PySpark distinct vs dropDuplicates

| *** Please Subscribe for Ad Free & Premium Content ***

Post author:Naveen Nelamali
Post category:PySpark
Post last modified:March 27, 2024
Reading time:6 mins read

You are currently viewing PySpark distinct vs dropDuplicates

What is the difference between PySpark distinct() vs dropDuplicates() methods? Both these methods are used to drop duplicate rows from the DataFrame and return DataFrame with unique values. The main difference is distinct() performs on all columns whereas dropDuplicates() is used on selected columns.

PySpark distinct()
PySpark dropDuplicates()

1. Differences Between PySpark distinct vs dropDuplicates

The main difference between distinct() vs dropDuplicates() functions in PySpark are the former is used to select distinct rows from all columns of the DataFrame and the latter is used select distinct on selected columns.

Let’s create a DataFrame and run some examples to understand the differences.


# Import
from pyspark.sql import SparkSession
spark = SparkSession.builder.appName('SparkByExamples.com').getOrCreate()

# Prepare data
data = [("James", "Sales", 3000), \
    ("Michael", "Sales", 4600), \
    ("Robert", "Sales", 4600), \
    ("James", "Sales", 3000)
  ]
columns= ["employee_name", "department", "salary"]

# Create DataFrame
df = spark.createDataFrame(data = data, schema = columns)
df.printSchema()
df.show(truncate=False)

Yields below output.

2. PySpark distinct()

pyspark.sql.DataFrame.distinct() is used to get the unique rows from all the columns from DataFrame. This function doesn’t take any argument and by default applies distinct on all columns.

2.1 distinct Syntax

Following is the syntax on PySpark distinct.
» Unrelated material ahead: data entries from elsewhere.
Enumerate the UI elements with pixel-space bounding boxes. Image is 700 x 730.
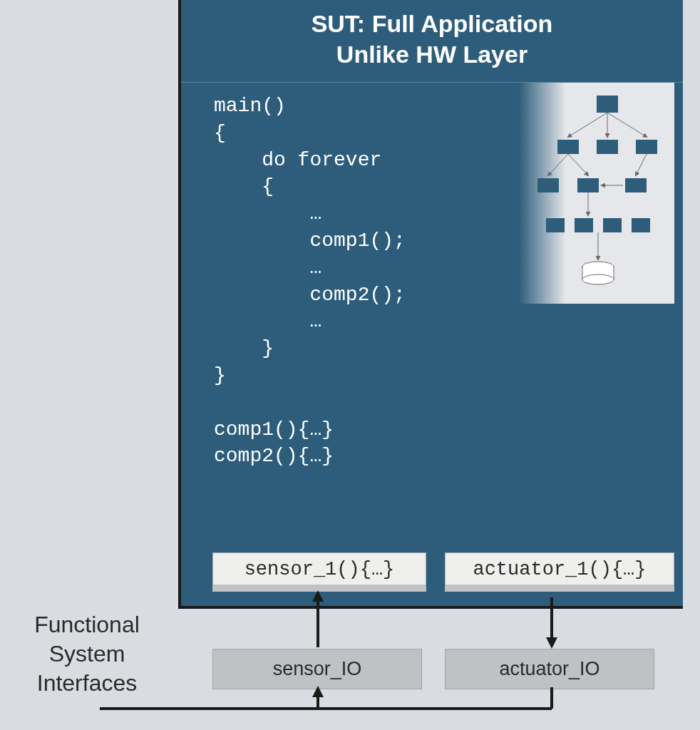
svg-line-21 [636,154,647,175]
fsi-line2: System [49,641,125,667]
svg-rect-11 [632,218,650,232]
sut-panel: SUT: Full Application Unlike HW Layer ma… [178,0,683,609]
sut-title-line1: SUT: Full Application [312,10,553,37]
sensor-function-box: sensor_1(){…} [212,552,426,592]
svg-line-16 [568,113,607,137]
svg-rect-10 [603,218,622,232]
svg-rect-3 [597,140,618,154]
fsi-line1: Functional [34,612,140,637]
svg-rect-9 [575,218,593,232]
svg-rect-1 [597,96,618,113]
functional-system-interfaces-label: Functional System Interfaces [9,610,165,698]
svg-line-18 [607,113,647,137]
sut-title: SUT: Full Application Unlike HW Layer [181,9,683,69]
svg-rect-8 [546,218,565,232]
sensor-function-label: sensor_1(){…} [245,559,395,580]
svg-point-15 [582,274,614,284]
svg-line-20 [568,154,588,175]
sensor-io-label: sensor_IO [273,658,362,679]
flow-diagram-icon [519,83,674,304]
svg-rect-2 [557,140,579,154]
actuator-io-label: actuator_IO [499,658,599,679]
svg-rect-5 [537,178,559,192]
svg-line-19 [548,154,568,175]
sensor-io-box: sensor_IO [212,649,422,689]
svg-rect-14 [583,266,613,268]
actuator-function-box: actuator_1(){…} [445,552,674,592]
svg-rect-6 [577,178,599,192]
fsi-line3: Interfaces [37,670,138,696]
svg-rect-4 [636,140,657,154]
actuator-io-box: actuator_IO [445,649,654,689]
svg-rect-7 [625,178,647,192]
sut-header: SUT: Full Application Unlike HW Layer [181,0,683,83]
code-block: main() { do forever { … comp1(); … comp2… [214,93,406,470]
sut-title-line2: Unlike HW Layer [336,41,527,68]
actuator-function-label: actuator_1(){…} [473,559,646,580]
Returns a new DataFrame containing the distinct rows in this DataFrame


# Syntax
DataFrame.distinct()

2.2 distinct Example

Let’s see an example


# Using distinct()
distinctDF = df.distinct()
distinctDF.show(truncate=False)

3. PySpark dropDuplicates

pyspark.sql.DataFrame.dropDuplicates() method is used to drop the duplicate rows from the single or multiple columns. It returns a new DataFrame with duplicate rows removed, when columns are used as arguments, it only considers the selected columns.

3.1 dropDuplicate Syntax

drop_duplicates() is an alias for dropDuplicates().


# Syntax
DataFrame.dropDuplicates(subset=None)

3.2 dropDuplicates() Example

Let’s see an example.


# Using dropDuplicates on multiple columns
dropDisDF = df.dropDuplicates(["department","salary"])
dropDisDF.show(truncate=False)

# Using dropDuplicates on single column
dropDisDF = df.dropDuplicates(["salary"]).select("salary")
dropDisDF.show(truncate=False)
print(dropDisDF.collect())

4. Complete Example of distinct vs dropDuplicates

Following is a complete example of demonstrating the difference between distinct vs dropDuplicates functions.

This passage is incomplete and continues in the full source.